Try it: Please retype the listing below exactly as it stands, skipping any pictures.

Supplied material:
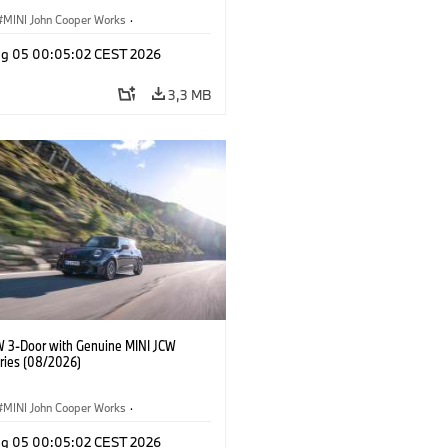
MINI John Cooper Works
·
ooper Works
·
Opties, Accessoires
g 05 00:05:02 CEST 2026
3,3 MB
W 3-Door with Genuine MINI JCW
ries (08/2026)
MINI John Cooper Works
·
ooper Works
·
Opties, Accessoires
g 05 00:05:02 CEST 2026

Written reply:
MINI John Cooper Works
·
ooper Works
·
Opties, Accessoires
g 05 00:05:02 CEST 2026
3,3 MB
W 3-Door with Genuine MINI JCW
ries (08/2026)
MINI John Cooper Works
·
ooper Works
·
Opties, Accessoires
g 05 00:05:02 CEST 2026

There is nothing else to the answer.